Collected data
- - -

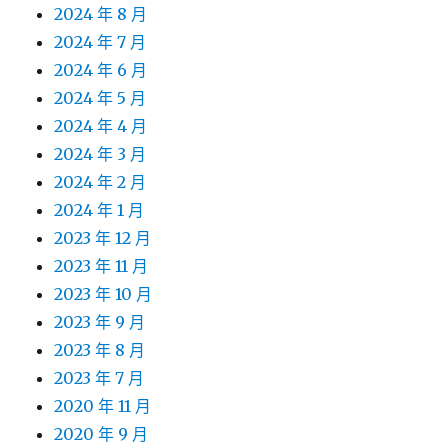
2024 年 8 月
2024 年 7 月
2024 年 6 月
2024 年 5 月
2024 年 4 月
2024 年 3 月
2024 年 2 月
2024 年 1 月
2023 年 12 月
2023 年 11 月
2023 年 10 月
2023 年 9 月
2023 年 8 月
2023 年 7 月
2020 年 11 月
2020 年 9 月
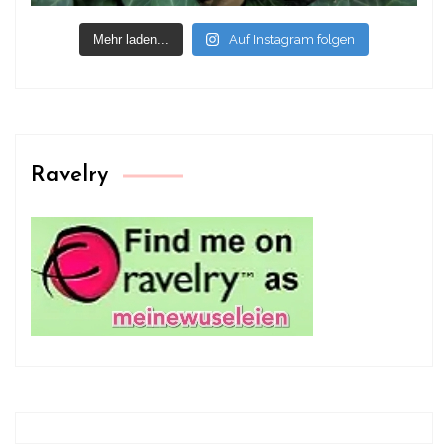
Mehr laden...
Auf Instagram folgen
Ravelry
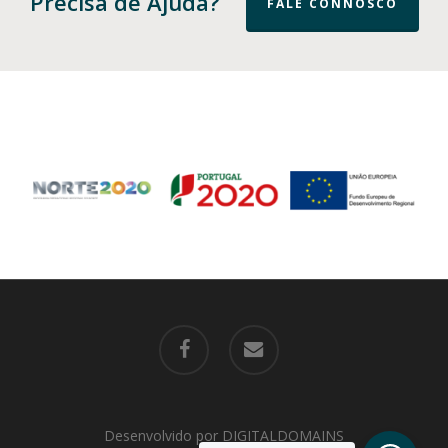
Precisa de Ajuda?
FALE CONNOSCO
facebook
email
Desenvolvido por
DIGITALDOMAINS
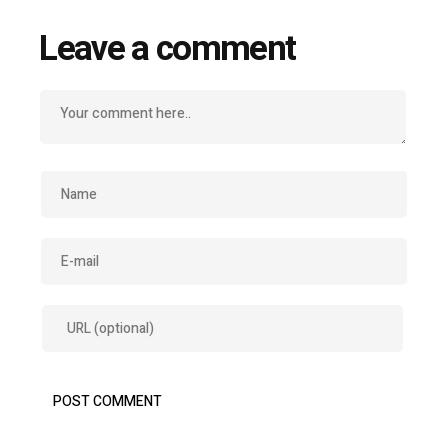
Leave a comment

- - -

* ACTIVITY *
Return the records exactly as they stand, and drop every picture.

* RESPONSE BELOW *
2024 年 8 月
2024 年 7 月
2024 年 6 月
2024 年 5 月
2024 年 4 月
2024 年 3 月
2024 年 2 月
2024 年 1 月
2023 年 12 月
2023 年 11 月
2023 年 10 月
2023 年 9 月
2023 年 8 月
2023 年 7 月
2020 年 11 月
2020 年 9 月
Mehr laden...
Auf Instagram folgen
Ravelry
Precisa de Ajuda?
FALE CONNOSCO
facebook
email
Desenvolvido por
DIGITALDOMAINS
Leave a comment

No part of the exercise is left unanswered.